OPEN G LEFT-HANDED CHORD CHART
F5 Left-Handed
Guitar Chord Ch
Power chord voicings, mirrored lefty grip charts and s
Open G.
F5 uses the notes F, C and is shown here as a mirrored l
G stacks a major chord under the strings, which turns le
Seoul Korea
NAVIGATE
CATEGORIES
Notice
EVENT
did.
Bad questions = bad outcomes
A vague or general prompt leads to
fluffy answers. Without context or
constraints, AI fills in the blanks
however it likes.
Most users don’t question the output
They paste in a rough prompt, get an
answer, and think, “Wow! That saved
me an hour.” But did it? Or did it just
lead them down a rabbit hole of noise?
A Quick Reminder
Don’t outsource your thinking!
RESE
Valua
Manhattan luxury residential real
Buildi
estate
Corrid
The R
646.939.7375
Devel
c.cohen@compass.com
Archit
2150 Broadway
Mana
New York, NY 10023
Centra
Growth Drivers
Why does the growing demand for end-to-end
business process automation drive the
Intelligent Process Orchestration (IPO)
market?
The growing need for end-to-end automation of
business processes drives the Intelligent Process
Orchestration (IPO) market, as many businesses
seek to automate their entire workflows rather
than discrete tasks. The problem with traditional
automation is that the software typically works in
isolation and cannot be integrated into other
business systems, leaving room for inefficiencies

--

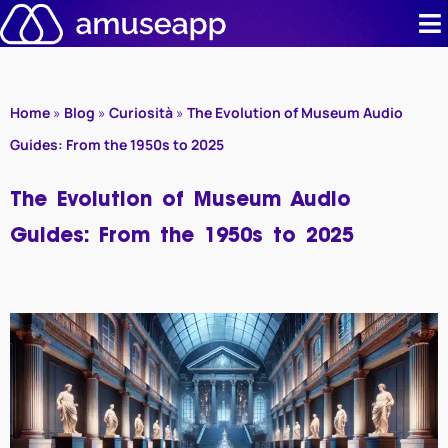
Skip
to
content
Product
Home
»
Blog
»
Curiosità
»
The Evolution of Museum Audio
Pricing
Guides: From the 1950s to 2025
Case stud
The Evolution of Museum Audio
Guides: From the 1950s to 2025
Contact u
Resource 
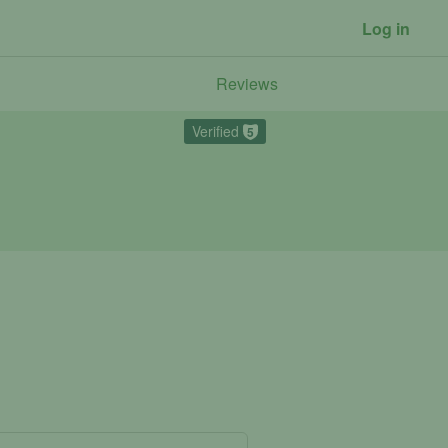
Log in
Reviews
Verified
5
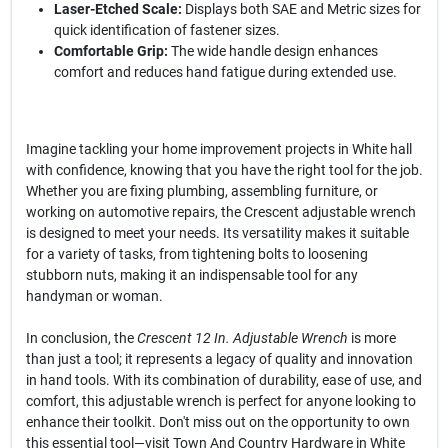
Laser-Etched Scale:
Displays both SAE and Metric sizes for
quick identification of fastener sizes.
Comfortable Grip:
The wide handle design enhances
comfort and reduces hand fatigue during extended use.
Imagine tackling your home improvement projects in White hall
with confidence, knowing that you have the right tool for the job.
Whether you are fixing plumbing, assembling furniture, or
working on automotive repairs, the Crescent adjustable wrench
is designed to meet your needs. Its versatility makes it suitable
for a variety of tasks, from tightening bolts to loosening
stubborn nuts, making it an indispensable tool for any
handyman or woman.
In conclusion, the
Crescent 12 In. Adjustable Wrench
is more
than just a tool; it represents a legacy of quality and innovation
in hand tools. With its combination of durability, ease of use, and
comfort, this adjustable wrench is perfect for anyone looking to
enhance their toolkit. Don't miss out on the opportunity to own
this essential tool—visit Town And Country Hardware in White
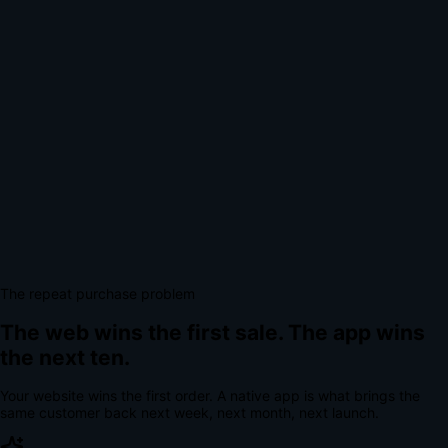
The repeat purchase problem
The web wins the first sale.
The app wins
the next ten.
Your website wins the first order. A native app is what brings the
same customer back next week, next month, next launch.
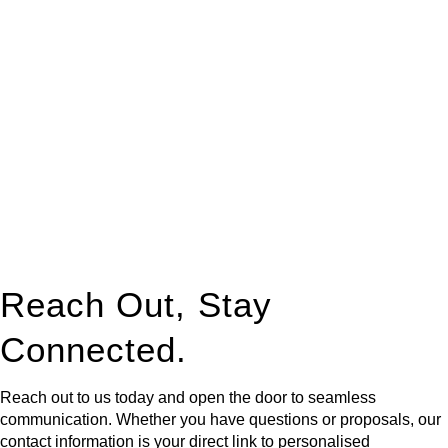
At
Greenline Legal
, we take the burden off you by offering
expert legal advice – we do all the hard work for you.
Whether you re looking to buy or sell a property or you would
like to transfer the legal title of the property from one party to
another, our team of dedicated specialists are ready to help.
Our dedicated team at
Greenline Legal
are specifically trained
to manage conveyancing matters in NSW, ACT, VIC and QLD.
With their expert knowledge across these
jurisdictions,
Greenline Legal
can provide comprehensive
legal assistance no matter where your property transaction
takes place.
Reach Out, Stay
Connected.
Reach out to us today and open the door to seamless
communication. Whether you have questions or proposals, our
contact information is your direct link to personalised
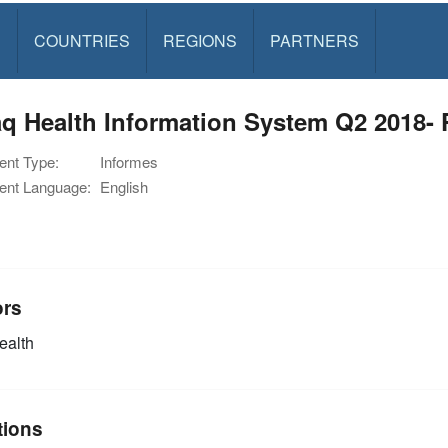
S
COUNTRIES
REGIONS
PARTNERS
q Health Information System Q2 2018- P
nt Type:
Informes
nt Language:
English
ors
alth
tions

---

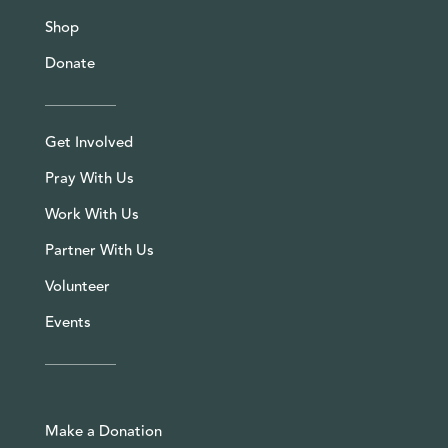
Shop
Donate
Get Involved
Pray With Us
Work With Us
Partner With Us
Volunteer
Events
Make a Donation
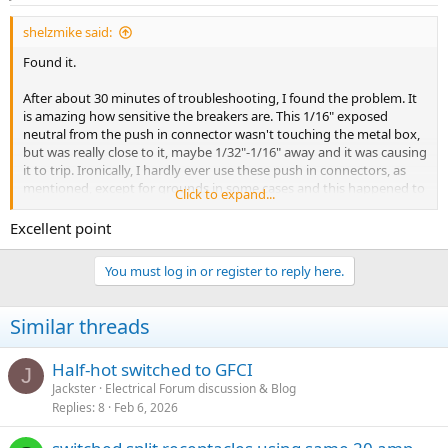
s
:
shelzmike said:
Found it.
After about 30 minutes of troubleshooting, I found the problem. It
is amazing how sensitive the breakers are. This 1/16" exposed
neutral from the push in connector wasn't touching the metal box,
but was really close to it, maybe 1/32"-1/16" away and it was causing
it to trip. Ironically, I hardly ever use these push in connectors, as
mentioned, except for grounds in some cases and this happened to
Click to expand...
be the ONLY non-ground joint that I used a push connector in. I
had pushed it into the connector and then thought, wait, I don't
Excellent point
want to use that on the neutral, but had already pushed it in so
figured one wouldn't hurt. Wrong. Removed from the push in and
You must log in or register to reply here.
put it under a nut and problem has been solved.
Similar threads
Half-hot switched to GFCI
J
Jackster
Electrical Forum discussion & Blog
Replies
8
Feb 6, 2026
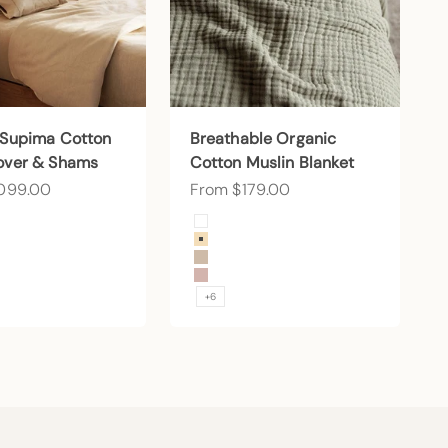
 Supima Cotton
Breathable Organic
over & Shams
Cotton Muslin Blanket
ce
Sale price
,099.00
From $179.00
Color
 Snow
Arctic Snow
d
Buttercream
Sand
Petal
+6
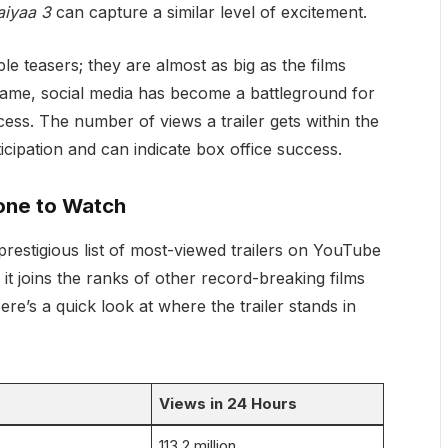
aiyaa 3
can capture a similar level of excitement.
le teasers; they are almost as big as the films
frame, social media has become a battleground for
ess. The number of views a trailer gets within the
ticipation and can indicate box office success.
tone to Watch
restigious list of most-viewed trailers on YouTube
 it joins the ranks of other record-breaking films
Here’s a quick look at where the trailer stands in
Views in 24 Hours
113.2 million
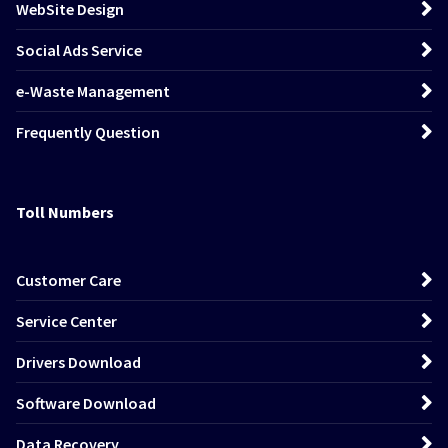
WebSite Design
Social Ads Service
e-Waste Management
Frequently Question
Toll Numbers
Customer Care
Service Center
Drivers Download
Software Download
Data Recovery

= Task to complete =
For every line in the material above that holds the string "expert", add one to a count; state only the final count.

= Solution to this problem =
2